Premium users have access to CyberGhost on one device for $6.99 per month, and Premium Plus users have access on up to five devices for $10.99 per month. The level of service from each is the same – a requirement for additional devices is the only reason to go with Premium Plus.
Performance Of CyberGhost Free
While a VPN can be great for protecting your privacy it’s pointless if the performance is not up to snuff. This is a problem of concern to VPN users because routing through the private network also limits you to its capabilities.
We started by downloading a game from Steam. The Internet connection I used with CyberGhost can normally download a game at 1.5 megabytes per second if the download is the sole network load. With CyberGhost activated, however, my speed fluctuated between 300 and 800 kilobytes per second. That’s a significant change, but it’s still quick enough to download a large file (like a game) within a few hours.
Next I fired up YouTube to see if streaming experienced any degradation in performance. What I found was that streaming 1080p without buffering was no longer guaranteed, but 720p was fine. I watched ten clips at 1080p, each at least two minutes long, and had buffering in three of them. All three which buffered did so multiple times.

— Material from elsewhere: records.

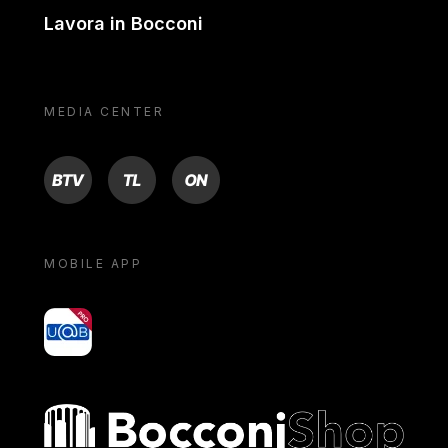
Lavora in Bocconi
MEDIA CENTER
BTV
TL
ON
MOBILE APP
yoU@B
Bocconi shop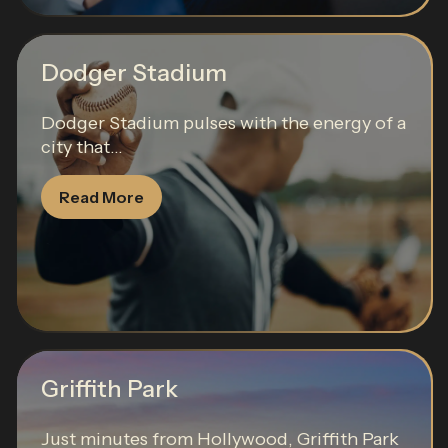
Dodger Stadium
Dodger Stadium pulses with the energy of a
city that...
Read More
Griffith Park
Just minutes from Hollywood, Griffith Park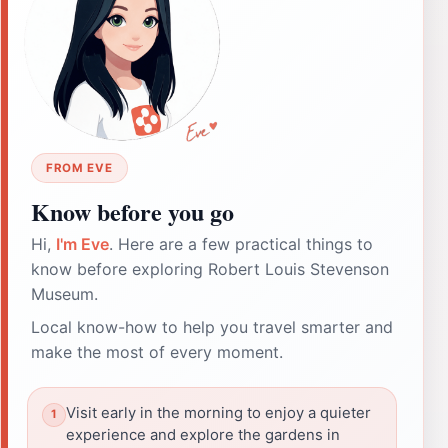
FROM EVE
Know before you go
Hi,
I'm Eve
. Here are a few practical things to
know before exploring Robert Louis Stevenson
Museum.
Local know-how to help you travel smarter and
make the most of every moment.
Visit early in the morning to enjoy a quieter
experience and explore the gardens in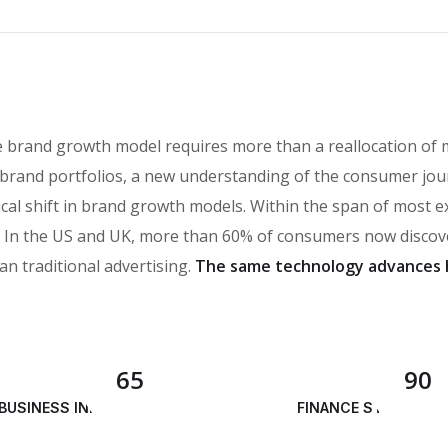
e brand growth model requires more than a reallocation of 
brand portfolios, a new understanding of the consumer jou
ical shift in brand growth models. Within the span of most 
n the US and UK, more than 60% of consumers now discover
an traditional advertising.
The same technology advances 
65
90
BUSINESS INNOVATION
FINANCE STRATEGY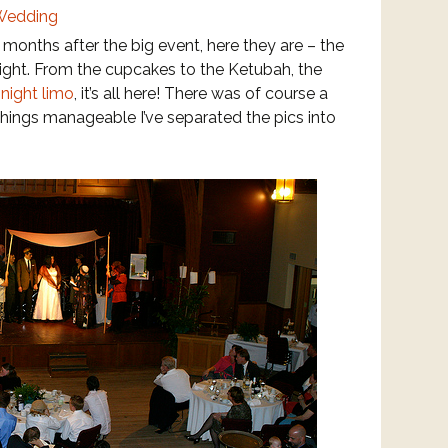
 months after the big event, here they are – the
night. From the cupcakes to the Ketubah, the
-night limo
, it’s all here!
There was of course a
 things manageable I’ve separated the pics into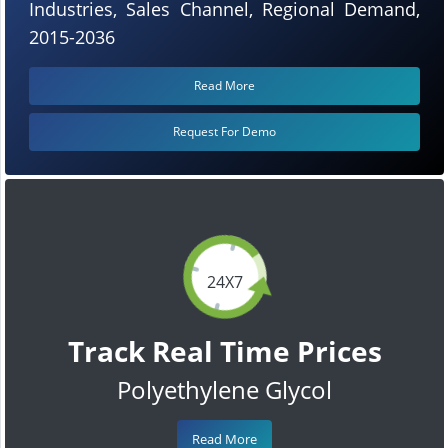
Industries, Sales Channel, Regional Demand,
2015-2036
Read More
Request For Demo
24X7
Track Real Time Prices
Polyethylene Glycol
Read More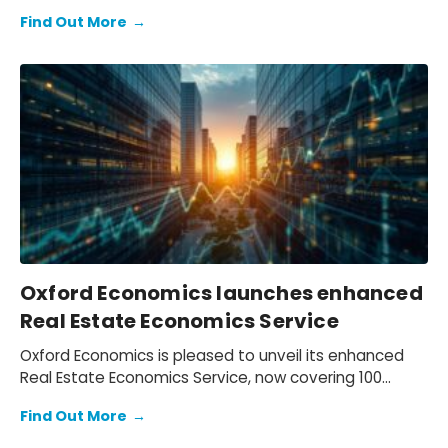
appointment of Innes McFee as its new Chief
Find Out More
→
Executive Officer, effective 4th December.
Oxford Economics launches enhanced
Real Estate Economics Service
Oxford Economics is pleased to unveil its enhanced
Real Estate Economics Service, now covering 100
global cities.
Find Out More
→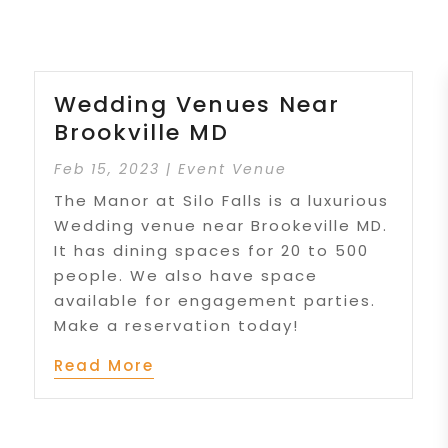
Wedding Venues Near
Brookville MD
Feb 15, 2023
|
Event Venue
The Manor at Silo Falls is a luxurious
Wedding venue near Brookeville MD.
It has dining spaces for 20 to 500
people. We also have space
available for engagement parties.
Make a reservation today!
Read More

Finally, I spent some time browsing the web as I normally would with CyberGhost enabled. In this scenario I couldn’t tell a difference between browsing with it on or with it off. Pages loaded within seconds even when they featured large numbers of images. This positive result didn’t surprise me, however, in light of the strong download test results.

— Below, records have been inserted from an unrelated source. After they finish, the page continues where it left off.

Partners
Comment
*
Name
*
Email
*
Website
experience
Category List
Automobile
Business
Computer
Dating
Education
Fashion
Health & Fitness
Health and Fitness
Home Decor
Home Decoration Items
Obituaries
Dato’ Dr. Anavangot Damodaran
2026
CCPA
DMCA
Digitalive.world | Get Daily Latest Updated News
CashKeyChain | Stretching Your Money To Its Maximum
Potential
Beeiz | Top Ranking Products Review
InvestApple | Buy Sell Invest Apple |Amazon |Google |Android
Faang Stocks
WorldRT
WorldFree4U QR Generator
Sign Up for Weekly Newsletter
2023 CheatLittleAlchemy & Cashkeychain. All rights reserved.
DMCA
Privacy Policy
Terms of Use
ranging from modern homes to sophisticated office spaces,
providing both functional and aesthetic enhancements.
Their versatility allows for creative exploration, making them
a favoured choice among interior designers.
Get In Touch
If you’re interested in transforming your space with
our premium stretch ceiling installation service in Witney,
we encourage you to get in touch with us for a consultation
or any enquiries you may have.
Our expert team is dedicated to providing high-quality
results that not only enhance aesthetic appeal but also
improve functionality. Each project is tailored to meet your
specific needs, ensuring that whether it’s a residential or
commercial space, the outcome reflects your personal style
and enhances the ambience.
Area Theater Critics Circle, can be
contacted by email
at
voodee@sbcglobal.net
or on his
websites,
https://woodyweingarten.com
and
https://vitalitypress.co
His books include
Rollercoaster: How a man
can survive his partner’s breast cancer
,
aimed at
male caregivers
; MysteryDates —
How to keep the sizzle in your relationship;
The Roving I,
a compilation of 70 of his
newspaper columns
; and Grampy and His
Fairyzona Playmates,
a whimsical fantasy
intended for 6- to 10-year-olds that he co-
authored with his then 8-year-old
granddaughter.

Websites just don’t require much bandwidth relative to other web content. What’s more important is ping time, as this indicates how quickly the servers respond to an access request. A quick trip to Speedtest.net revealed ping times of around 170 milliseconds, which is more than adequete for browsing.
The new Mac client is what you’d expect from CyberGhost. It uses the same network of servers as the Windows client which, in our testing, results in solid performance. The interface is also similar, but installation occurs in a fashion that will make sense to OS X owners. On the whole, CyberGhost is a great way to browse privately. Even the free service is quick and intuitive.